Mon approche par le cognac et le cigare me semblait être la bonne, mais il va peut-être falloir pour une fois recourir aux grands discours. Les mots au lieu de l’action ! Une concession de plus à faire, et une nuit blanche en perspective ! Heureusement que Monsieur André sera là pour me faire un retour. Son bon sens m’est précieux. D’ici la fin de la semaine, je présenterai mon texte à Schuman, et je ne perds pas espoir de le convaincre. Je leur prouverai à tous que je ne suis pas optimiste, mais déterminé. Et mon idée finira bien par faire son chemin !

***

Le deuxième temps d’écriture permettait de raconter une rencontre improbable / chaotique / heureuse / surprenante entre deux personnages de différents pays d’Europe.

🔹Une rencontre mémorable

« Tu viens d’où ? » « C’est compliqué », m’avait répondu mon compagnon de voyage dans le train qui filait vers Berlin cette nuit-là. « Compliqué comment ? », lui avais-je demandé. Et après un temps d’hésitation, il avait accepté de me livrer une partie de son histoire.

Né d’une rencontre Erasmus en Espagne, il avait vu le jour en Grèce, loin de son père norvégien.

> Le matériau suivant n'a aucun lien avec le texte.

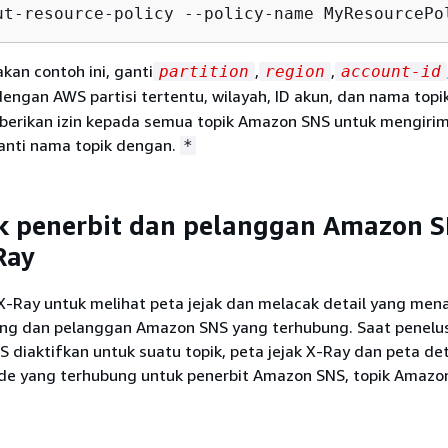
ut-resource-policy --policy-name MyResourcePo
an contoh ini, ganti
,
,
partition
region
account-id
engan AWS partisi tertentu, wilayah, ID akun, dan nama top
erikan izin kepada semua topik Amazon SNS untuk mengiri
ganti nama topik dengan.
*
ak penerbit dan pelanggan Amazon S
Ray
X-Ray untuk melihat peta jejak dan melacak detail yang men
ng dan pelanggan Amazon SNS yang terhubung. Saat penelu
 diaktifkan untuk suatu topik, peta jejak X-Ray dan peta deta
e yang terhubung untuk penerbit Amazon SNS, topik Amazo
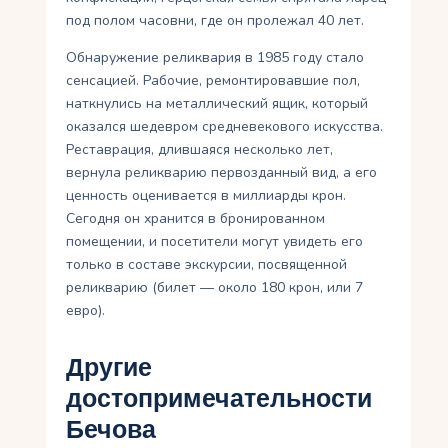
под полом часовни, где он пролежал 40 лет.
Обнаружение реликвария в 1985 году стало
сенсацией. Рабочие, ремонтировавшие пол,
наткнулись на металлический ящик, который
оказался шедевром средневекового искусства.
Реставрация, длившаяся несколько лет,
вернула реликварию первозданный вид, а его
ценность оценивается в миллиарды крон.
Сегодня он хранится в бронированном
помещении, и посетители могут увидеть его
только в составе экскурсии, посвященной
реликварию (билет — около 180 крон, или 7
евро).
Другие
достопримечательности
Бечова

Le couple n’avait pas résisté au choc du contraste nord-sud, et il avait grandi aux côtés de sa mère italienne, réfugiée à Athènes pour échapper à l’emprise d’une famille maltraitante.

« À première vue, l’Europe n’a pas de frontières », me dit-il. « Mais pour moi, elle en avait de très concrètes dans mon enfance. À la maison, je parlais un dialecte sicilien. À l’école où j’étais scolarisé, je parlais anglais. Et à mes heures perdues, j’apprenais le grec pour me faire comprendre de nos voisins et sympathiser avec les enfants du quartier. C’est pourquoi je me considère essentiellement comme Européen », avait-il conclu. « Mais j’aimerais tellement que cette Europe soit plus belle et plus humaine qu’un simple bout de papier ! Une Europe qui ne repose pas uniquement sur des considérations mercantiles, où l’on se soucierait du bien-être de chacun ! ». Et comme la nuit était déjà bien avancée, nous en étions restés là.

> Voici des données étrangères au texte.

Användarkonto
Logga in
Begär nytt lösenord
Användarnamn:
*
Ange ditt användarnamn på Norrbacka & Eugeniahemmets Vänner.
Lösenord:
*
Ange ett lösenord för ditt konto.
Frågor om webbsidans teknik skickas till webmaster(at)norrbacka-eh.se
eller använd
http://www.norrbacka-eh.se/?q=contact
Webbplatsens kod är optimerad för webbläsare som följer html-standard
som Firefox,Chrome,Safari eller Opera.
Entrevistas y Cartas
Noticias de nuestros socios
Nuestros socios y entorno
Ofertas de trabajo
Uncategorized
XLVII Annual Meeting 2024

J’allais à Berlin pour assister à un congrès sur la paix. Quelle ne fut pas ma surprise lorsque je rentrai le lendemain dans la salle de conférence ! Il était là de nouveau, le regard lumineux et la tête haute. Il s’insurgeait contre le sort réservé aux migrants parqués aux portes de la Grèce.

« On m’avait dit que la route de l’Europe menait à la liberté. Mais où est-elle aujourd’hui, cette liberté ? Dans les esprits muselés qui ne peuvent s’épanouir et s’exprimer à leur guise, pris en tenailles entre les injonctions gouvernementales et les impératifs économiques ? Dans les relations humaines, où l’on regarde son voisin avec suspicion, de peur qu’il nous apporte la peste ou nous vole notre emploi ? Dans les réglementations inhumaines, qui mettent en danger la santé et les emplois de pauvres gens ? »

En sueur, il avait conclu son discours sur cette question, qui résonnerait longtemps en moi :

« Ne serait-il pas temps de repenser l’Europe à laquelle nous aspirons tous, à l’abri de la peur qui attise la haine et nourrit la violence ? ». Et j’étais resté subjugué par cet homme animé par tant de foi et d’humanité.